Plots of Bayesian hierarchical model fits for Experiments 1–3 (left to right). Plots for target response in the first line, for non‐target responses in the second line, for guessing responses in the third line, and for precision in the bottom line. Error bars represent highest density interval from a sample of representative values, estimated as shortest credible interval (Oberauer et al., 2017). [Colour figure can be viewed at wileyonlinelibrary.com]

Table 1.

WAIC values of hierarchical Bayesian measurement mixture models for Experiment 1

Effects allowed on target response and precision Effects allowed on target response, guessing response, and precision
No effect 13,618.380 13,607.520
Probe effect only 13,543.921 13,549.762
Set size effect only 13,283.385 13,393.291
Both effects 13,248.453a 13,370.171
Both effects and interaction 13,250.460 13,353.313a
Probe effect only, on precision only 13,550.639 13,543.791
Probe effect only, on target response only 13,565.585 13,552.556
a

Best model fit main analysis.

Best model fit subanalysis.

We also investigated whether the type of probe influenced the time to begin moving the mouse, from the moment the probe was presented on the screen (Figure S2). A 2 × 2 ANOVA of number of items × probe type showed that there was no significant difference in the time to initiate responses (F(1,14) = 1.76; p = .21; ηp2 = 0.112), between arrow and dot conditions. As expected, there responding was slower for the 5‐item condition (F(1,14) = 14.54; p = .002; ηp2 = 0.509) but with no interaction (F(1,14) = 0.05; p = .83; ηp2 = 0.004).
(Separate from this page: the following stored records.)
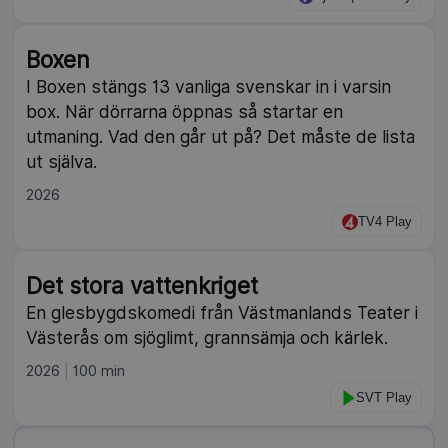
Boxen
I Boxen stängs 13 vanliga svenskar in i varsin
box. När dörrarna öppnas så startar en
utmaning. Vad den går ut på? Det måste de lista
ut själva.
2026
TV4 Play
Det stora vattenkriget
En glesbygdskomedi från Västmanlands Teater i
Västerås om sjöglimt, grannsämja och kärlek.
2026
100 min
SVT Play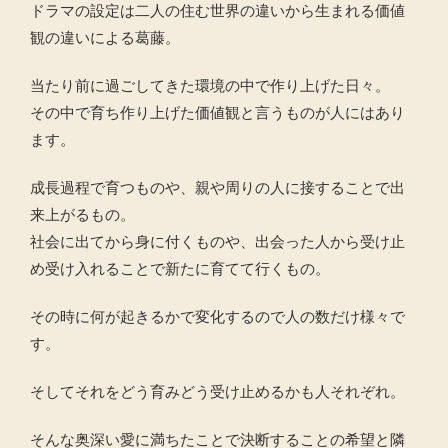
ドラマの設定は二人の住む世界の違いから生まれる価値
観の違いによる葛藤。
当たり前に過ごしてきた環境の中で作り上げた日々。
その中で育ち作り上げた価値観と言うものが人にはあり
ます。
成長過程で育つものや、親や周りの人に接することで出
来上がるもの。
社会に出てから身に付くものや、出会った人から受け止
め受け入れることで新たに育てて行くもの。
その時に何が起きるかで変化するので人の数だけ様々で
す。
そしてそれをどう育みどう受け止めるかも人それぞれ。
そんな奥深い愛に満ちたことで決断することの希望と隣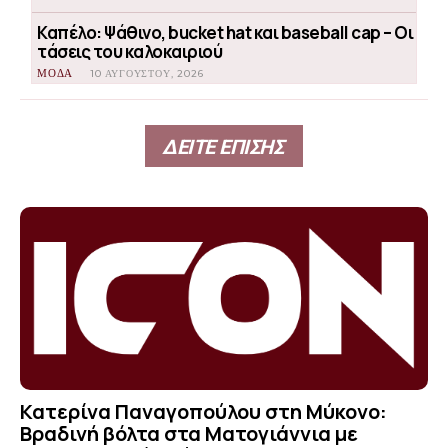
Καπέλο: Ψάθινο, bucket hat και baseball cap – Οι
τάσεις του καλοκαιριού
ΜΟΔΑ
10 ΑΥΓΟΎΣΤΟΥ, 2026
ΔΕΙΤΕ ΕΠΙΣΗΣ
Κατερίνα Παναγοπούλου στη Μύκονο:
Βραδινή βόλτα στα Ματογιάννια με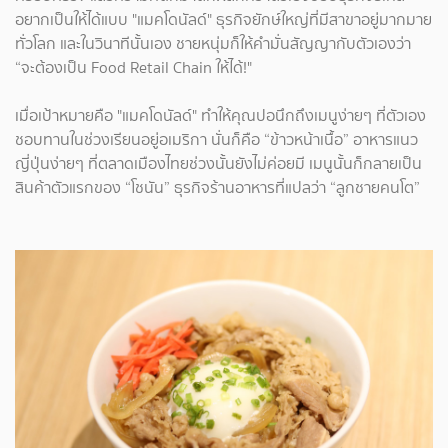
อยากเป็นให้ได้แบบ "แมคโดนัลด์" ธุรกิจยักษ์ใหญ่ที่มีสาขาอยู่มากมาย
ทั่วโลก และในวินาทีนั้นเอง ชายหนุ่มก็ให้คำมั่นสัญญากับตัวเองว่า
“จะต้องเป็น Food Retail Chain ให้ได้!"
เมื่อเป้าหมายคือ "แมคโดนัลด์" ทำให้คุณปอนึกถึงเมนูง่ายๆ ที่ตัวเอง
ชอบทานในช่วงเรียนอยู่อเมริกา นั่นก็คือ “ข้าวหน้าเนื้อ” อาหารแนว
ญี่ปุ่นง่ายๆ ที่ตลาดเมืองไทยช่วงนั้นยังไม่ค่อยมี เมนูนั้นก็กลายเป็น
สินค้าตัวแรกของ “โชนัน” ธุรกิจร้านอาหารที่แปลว่า “ลูกชายคนโต”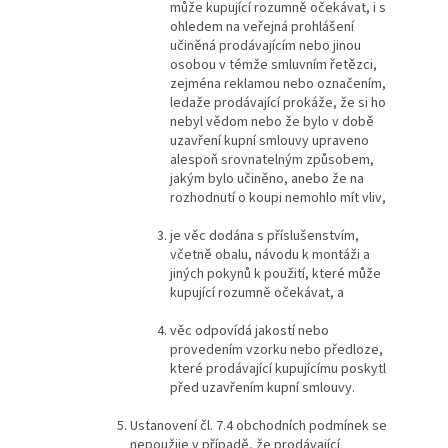
může kupující rozumně očekávat, i s
ohledem na veřejná prohlášení
učiněná prodávajícím nebo jinou
osobou v témže smluvním řetězci,
zejména reklamou nebo označením,
ledaže prodávající prokáže, že si ho
nebyl vědom nebo že bylo v době
uzavření kupní smlouvy upraveno
alespoň srovnatelným způsobem,
jakým bylo učiněno, anebo že na
rozhodnutí o koupi nemohlo mít vliv,
je věc dodána s příslušenstvím,
včetně obalu, návodu k montáži a
jiných pokynů k použití, které může
kupující rozumně očekávat, a
věc odpovídá jakostí nebo
provedením vzorku nebo předloze,
které prodávající kupujícímu poskytl
před uzavřením kupní smlouvy.
Ustanovení čl. 7.4 obchodních podmínek se
nepoužije v případě, že prodávající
The Bayes factor ANOVA for the time to initiate responses discovered that the set size‐only model (BF10 = 4004.63) was preferred to the probe type‐only model (BF10 = 0.369) by a Bayes factor of 1.0853e+04, to the model with both main effects (BF10 = 1769.87) by a Bayes factor of 2.26, and to the interaction model (BF10 = 662.40) by a Bayes factor of 6.05 (Table S3).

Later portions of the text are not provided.